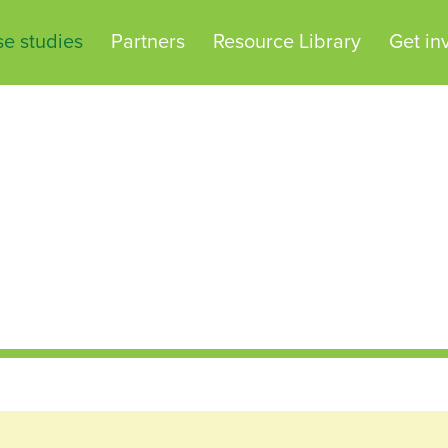
e studies
Partners
Resource Library
Get in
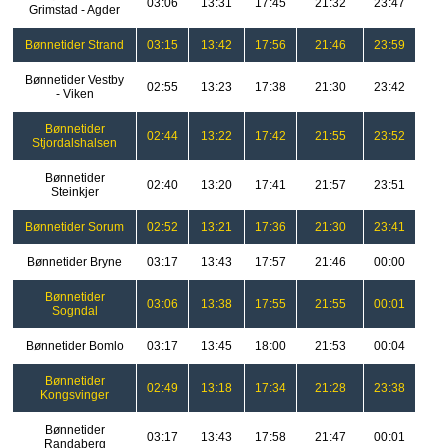
03:06
13:31
17:45
21:32
23:47
Grimstad - Agder
Bønnetider Strand
03:15
13:42
17:56
21:46
23:59
Bønnetider Vestby
02:55
13:23
17:38
21:30
23:42
- Viken
Bønnetider
02:44
13:22
17:42
21:55
23:52
Stjordalshalsen
Bønnetider
02:40
13:20
17:41
21:57
23:51
Steinkjer
Bønnetider Sorum
02:52
13:21
17:36
21:30
23:41
Bønnetider Bryne
03:17
13:43
17:57
21:46
00:00
Bønnetider
03:06
13:38
17:55
21:55
00:01
Sogndal
Bønnetider Bomlo
03:17
13:45
18:00
21:53
00:04
Bønnetider
02:49
13:18
17:34
21:28
23:38
Kongsvinger
Bønnetider
03:17
13:43
17:58
21:47
00:01
Randaberg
== == ==
With the pictures omitted, the entries are to be transcribed in full, exactly as they appear.

OUTPUT OF THE EXERCISE:
e studies
Partners
Resource Library
Get in
03:06
13:31
17:45
21:32
23:47
Grimstad - Agder
Bønnetider Strand
03:15
13:42
17:56
21:46
23:59
Bønnetider Vestby
02:55
13:23
17:38
21:30
23:42
- Viken
Bønnetider
02:44
13:22
17:42
21:55
23:52
Stjordalshalsen
Bønnetider
02:40
13:20
17:41
21:57
23:51
Steinkjer
Bønnetider Sorum
02:52
13:21
17:36
21:30
23:41
Bønnetider Bryne
03:17
13:43
17:57
21:46
00:00
Bønnetider
03:06
13:38
17:55
21:55
00:01
Sogndal
Bønnetider Bomlo
03:17
13:45
18:00
21:53
00:04
Bønnetider
02:49
13:18
17:34
21:28
23:38
Kongsvinger
Bønnetider
03:17
13:43
17:58
21:47
00:01
Randaberg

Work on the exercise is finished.